Running Form Tips

THE DO’S AND DON’TS

OF PROPER RUNNING FORM

There are many things you can start doing and stop doing to improve your running form to achieve optimal economy. EFFICIENT runners are FAST runners!

DON’T:

  • Cross your arms over your midline: When your arms cross over your midline (your belly button) you are transferring energy side to side instead of FORWARD. Forward motion = faster motion!

  • Run tensed up: Instead, think about relaxing your arms into a 90 degree angle. Pretend you are holding chips in your hands that you don’t want to break. Think about getting your shoulders out of your ears!

  • Slouch: Slouching most often occurs because you aren’t engaging your core.

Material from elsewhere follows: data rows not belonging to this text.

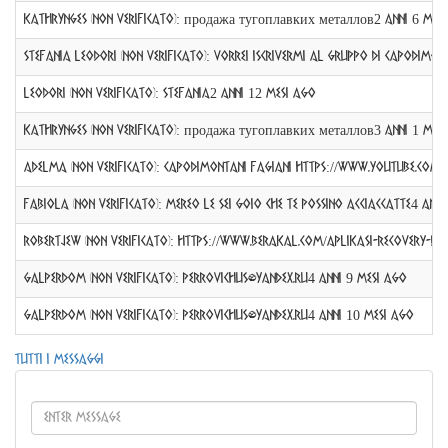
KathrynGes (non verificato)
:
продажа тугоплавких металлов
2 anni 6 mes
Stefania Leodori (non verificato)
:
Vorrei iscrivermi al gruppo di Capodimon
Leodori (non verificato)
:
Stefania
2 anni 12 mesi ago
KathrynGes (non verificato)
:
продажа тугоплавких металлов
3 anni 1 mes
Adelma (non verificato)
:
Capodimontani fagiani https://www.youtube.c
fabiola (non verificato)
:
MEREO LE SEI GOIO CHE TE POSSINO ACCIACCATTE
4 anni
Robertjew (non verificato)
:
https://www.berakal.com/aplikasi-recovery-da
GalperDom (non verificato)
:
perrovichus@yandex.ru
4 anni 9 mesi ago
GalperDom (non verificato)
:
perrovichus@yandex.ru
4 anni 10 mesi ago
Tutti i messaggi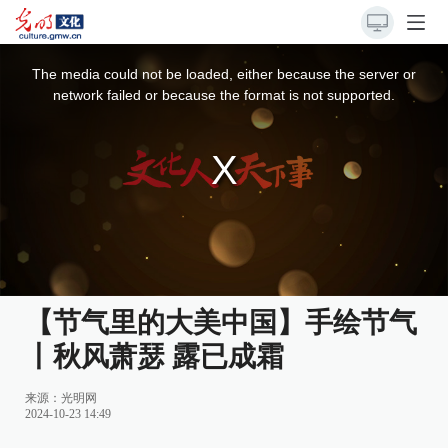
This
is
a
The media could not be loaded, either because the server or
modal
window.
network failed or because the format is not supported.
【节气里的大美中国】手绘节气
丨秋风萧瑟 露已成霜
来源：
光明网
2024-10-23 14:49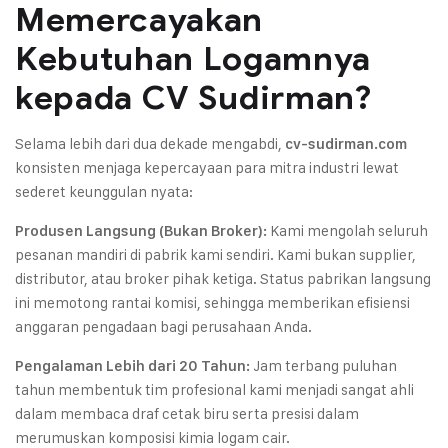
Memercayakan
Kebutuhan Logamnya
kepada CV Sudirman?
Selama lebih dari dua dekade mengabdi,
cv-sudirman.com
konsisten menjaga kepercayaan para mitra industri lewat
sederet keunggulan nyata:
Kami mengolah seluruh
Produsen Langsung (Bukan Broker):
pesanan mandiri di pabrik kami sendiri. Kami bukan supplier,
distributor, atau broker pihak ketiga. Status pabrikan langsung
ini memotong rantai komisi, sehingga memberikan efisiensi
anggaran pengadaan bagi perusahaan Anda.
Jam terbang puluhan
Pengalaman Lebih dari 20 Tahun:
tahun membentuk tim profesional kami menjadi sangat ahli
dalam membaca draf cetak biru serta presisi dalam
merumuskan komposisi kimia logam cair.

Think about running TALL, almost like you have a string being pulled from your feet to your head to make you run upright. This will allow for better breathing!

DO:

  • Think “ quick feet”: Think about quick feet rather than a longer stride! In order to achieve the optimal 180 steps per minute (cadence), you need to quicken your foot strike, NOT lengthen it! If you have a running watch that records cadence data, take a look and see if you need to quicken your foot.

  • Run with your feet under your center of mass: Think about your feet falling right underneath your body instead of out in front of your body. Note that some runners will naturally forefoot, midfoot, or heel strike. There are certain injuries that you are more at risk for with each type of footstrike, and you should consult with a physical therapist to see if altering your foot strike will decrease injury for you. Everyone is different!

  • Gait analysis: Along those same lines, get a gait analysis done by a physical therapist.

  • We are ALL different: Look at the elite pack running during the next marathon that you spectate. You will notice that they are all running tall, running with relaxed arms, and are landing under their center of mass. HOWEVER, you will notice slight differences in exactly how their feet strike the ground and their exact arm movements. The same goes for recreational runners! There are things you can do to improve, but there will always be natural differences from one runner to the next.

  • Pick one thing to improve on at a time! If you try to fix your arms, cadence AND slouching at the same time, you might feel like throwing in the towel altogether!